■ **Assignment**
Line tally for the word "Warning": count the lines below that contain it and reply with the number alone.

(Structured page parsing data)
%%

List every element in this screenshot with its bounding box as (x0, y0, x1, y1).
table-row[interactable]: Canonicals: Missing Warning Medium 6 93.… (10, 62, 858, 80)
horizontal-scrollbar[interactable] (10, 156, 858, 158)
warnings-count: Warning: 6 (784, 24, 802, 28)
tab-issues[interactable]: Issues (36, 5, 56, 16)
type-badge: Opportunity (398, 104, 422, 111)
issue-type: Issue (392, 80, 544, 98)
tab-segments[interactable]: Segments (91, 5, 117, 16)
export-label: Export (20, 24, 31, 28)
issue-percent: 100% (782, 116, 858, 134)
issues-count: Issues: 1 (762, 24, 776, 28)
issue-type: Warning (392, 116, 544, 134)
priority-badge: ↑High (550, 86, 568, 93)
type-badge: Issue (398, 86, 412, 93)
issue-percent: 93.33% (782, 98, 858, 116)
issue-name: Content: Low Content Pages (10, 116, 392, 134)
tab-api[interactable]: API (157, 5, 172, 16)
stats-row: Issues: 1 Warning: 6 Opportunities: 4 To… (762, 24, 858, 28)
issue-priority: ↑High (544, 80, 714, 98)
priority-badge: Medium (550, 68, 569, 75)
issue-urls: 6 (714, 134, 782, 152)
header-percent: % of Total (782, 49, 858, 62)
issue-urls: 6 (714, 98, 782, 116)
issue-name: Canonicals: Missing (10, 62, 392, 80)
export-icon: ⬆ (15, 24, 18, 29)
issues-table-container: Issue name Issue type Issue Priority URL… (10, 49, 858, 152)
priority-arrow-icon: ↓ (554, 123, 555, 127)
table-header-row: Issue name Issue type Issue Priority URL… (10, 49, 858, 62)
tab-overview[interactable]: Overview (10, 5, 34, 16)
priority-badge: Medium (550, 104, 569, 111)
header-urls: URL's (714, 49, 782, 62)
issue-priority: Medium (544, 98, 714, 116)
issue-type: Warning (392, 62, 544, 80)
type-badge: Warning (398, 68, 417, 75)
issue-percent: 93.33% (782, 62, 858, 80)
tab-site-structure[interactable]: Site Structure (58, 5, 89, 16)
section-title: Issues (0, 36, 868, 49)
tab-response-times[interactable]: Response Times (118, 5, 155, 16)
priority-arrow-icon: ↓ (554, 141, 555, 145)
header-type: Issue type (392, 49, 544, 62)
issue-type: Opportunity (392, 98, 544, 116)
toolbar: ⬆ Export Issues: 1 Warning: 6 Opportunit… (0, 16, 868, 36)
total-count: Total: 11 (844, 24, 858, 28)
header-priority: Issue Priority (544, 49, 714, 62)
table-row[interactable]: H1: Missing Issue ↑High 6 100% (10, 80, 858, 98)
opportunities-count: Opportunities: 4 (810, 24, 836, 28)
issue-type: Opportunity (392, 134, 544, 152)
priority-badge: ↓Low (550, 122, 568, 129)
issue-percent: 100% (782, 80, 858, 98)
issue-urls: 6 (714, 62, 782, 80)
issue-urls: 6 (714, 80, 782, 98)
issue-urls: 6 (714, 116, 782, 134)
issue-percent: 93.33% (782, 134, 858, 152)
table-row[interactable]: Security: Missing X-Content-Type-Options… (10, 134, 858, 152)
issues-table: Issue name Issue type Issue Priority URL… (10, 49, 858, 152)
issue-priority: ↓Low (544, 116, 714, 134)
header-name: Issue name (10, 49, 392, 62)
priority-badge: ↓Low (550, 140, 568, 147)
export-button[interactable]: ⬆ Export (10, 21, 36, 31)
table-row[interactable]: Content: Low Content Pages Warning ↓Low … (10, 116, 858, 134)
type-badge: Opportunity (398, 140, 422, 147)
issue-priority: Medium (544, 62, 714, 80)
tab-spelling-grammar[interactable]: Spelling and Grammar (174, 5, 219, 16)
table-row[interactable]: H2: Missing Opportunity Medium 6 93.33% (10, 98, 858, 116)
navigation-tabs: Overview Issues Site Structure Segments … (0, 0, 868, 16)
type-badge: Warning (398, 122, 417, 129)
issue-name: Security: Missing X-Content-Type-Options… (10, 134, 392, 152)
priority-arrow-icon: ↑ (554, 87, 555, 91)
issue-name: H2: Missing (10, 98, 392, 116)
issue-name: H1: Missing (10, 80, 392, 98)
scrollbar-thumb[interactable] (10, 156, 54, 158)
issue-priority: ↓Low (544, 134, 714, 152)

%%

■ **Exercise response**
9